Status: A tweaked version of the algorithm below is now implemented, and seems to work fine so far.
Tracked in bugzilla:37911.
Generally we would like to avoid any changes to the default HTML5 tree builder algorithm, as this would allow us to use the built-in HTML parser in modern browsers, or unchanged libraries. There are however some tasks seem to be hard to solve otherwise, and require only small changes to the tree builder. These tasks all have to do with unbalanced token soup, which should be confined to the server.
- Spurious end-tags are ignored by the tree builder, while (some) are displayed as text in current MediaWiki. Text display is helpful for authors. The necessary change to the html tree builder to replicate this would be small, but is not possible if a browser's built-in parser is used. The visual editor hopefully reduces the need for this kind of debugging aid in the medium term.

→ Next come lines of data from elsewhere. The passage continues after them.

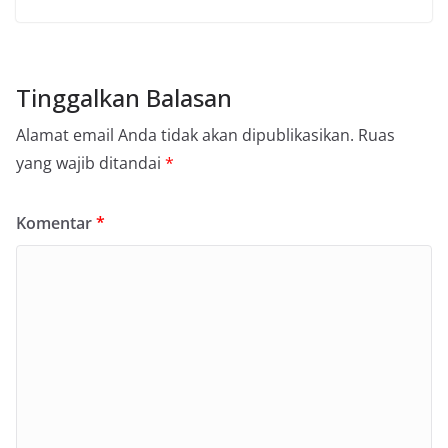
Tinggalkan Balasan
Alamat email Anda tidak akan dipublikasikan.
Ruas
yang wajib ditandai
*
Komentar
*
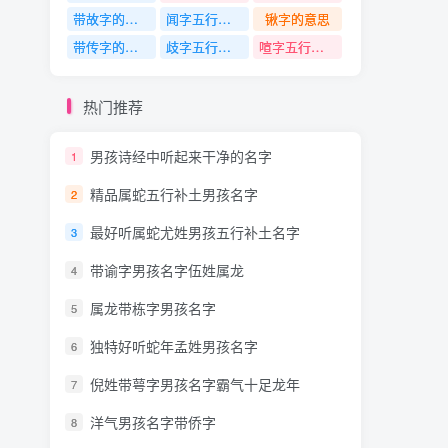
带故字的名字
闻字五行是什么
锹字的意思
带传字的名字
歧字五行是什么
喧字五行是什么
热门推荐
男孩诗经中听起来干净的名字
1
精品属蛇五行补土男孩名字
2
最好听属蛇尤姓男孩五行补土名字
3
带谕字男孩名字伍姓属龙
4
属龙带栋字男孩名字
5
独特好听蛇年孟姓男孩名字
6
倪姓带萼字男孩名字霸气十足龙年
7
洋气男孩名字带侨字
8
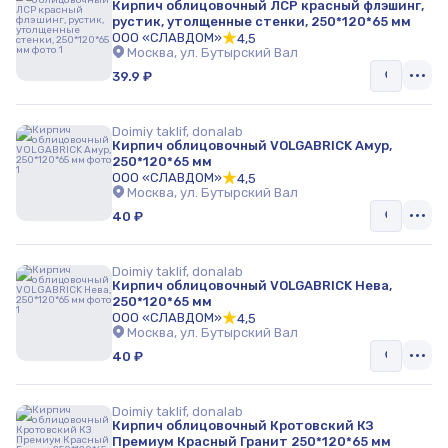
Кирпич облицовочный ЛСР красный флэшинг,
рустик, утолщенные стенки, 250*120*65 мм
ООО «СЛАВДОМ»
4,5
Москва, ул. Бутырский Вал
39.9 ₽
Doimiy taklif, donalab
Кирпич облицовочный VOLGABRICK Амур,
250*120*65 мм
ООО «СЛАВДОМ»
4,5
Москва, ул. Бутырский Вал
40 ₽
Doimiy taklif, donalab
Кирпич облицовочный VOLGABRICK Нева,
250*120*65 мм
ООО «СЛАВДОМ»
4,5
Москва, ул. Бутырский Вал
40 ₽
Doimiy taklif, donalab
Кирпич облицовочный Кротовский КЗ
Премиум Красный Гранит 250*120*65 мм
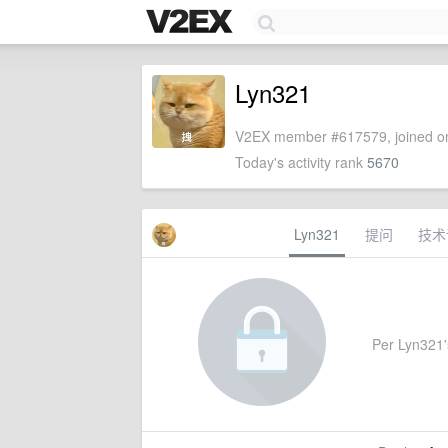
Lyn321
V2EX member #617579, joined on
Today's activity rank
5670
Lyn321
提问
技术
Per Lyn321's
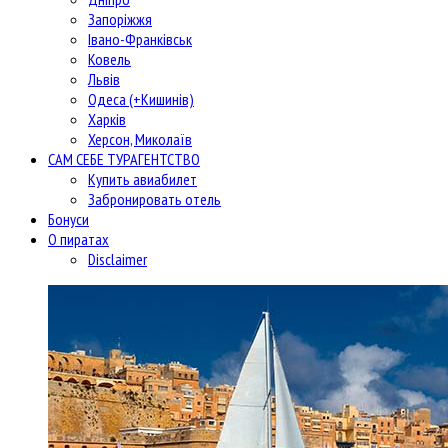
Запоріжжя
Івано-Франківськ
Ковель
Львів
Одеса (+Кишинів)
Харків
Херсон, Миколаїв
САМ СЕБЕ ТУРАГЕНТСТВО
Купить авиабилет
Забронировать отель
Бонуси
О пиратах
Disclaimer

- Propagate attribute information for end tag tokens (especially source information for tokens originating from templates) to matching start tag, to make sure that the full scope of template-affected subtrees is captured.
This is hard to do without a modification to the tree builder. Only needs to be performed on the server side. Relatively simple modification.
- Idea for a possible solution:
Self-closing tags like meta and text are never stripped, but might be subject to foster-parenting. The relative order between text and self-closing tags is stable, and attributes on self-closing tags are preserved.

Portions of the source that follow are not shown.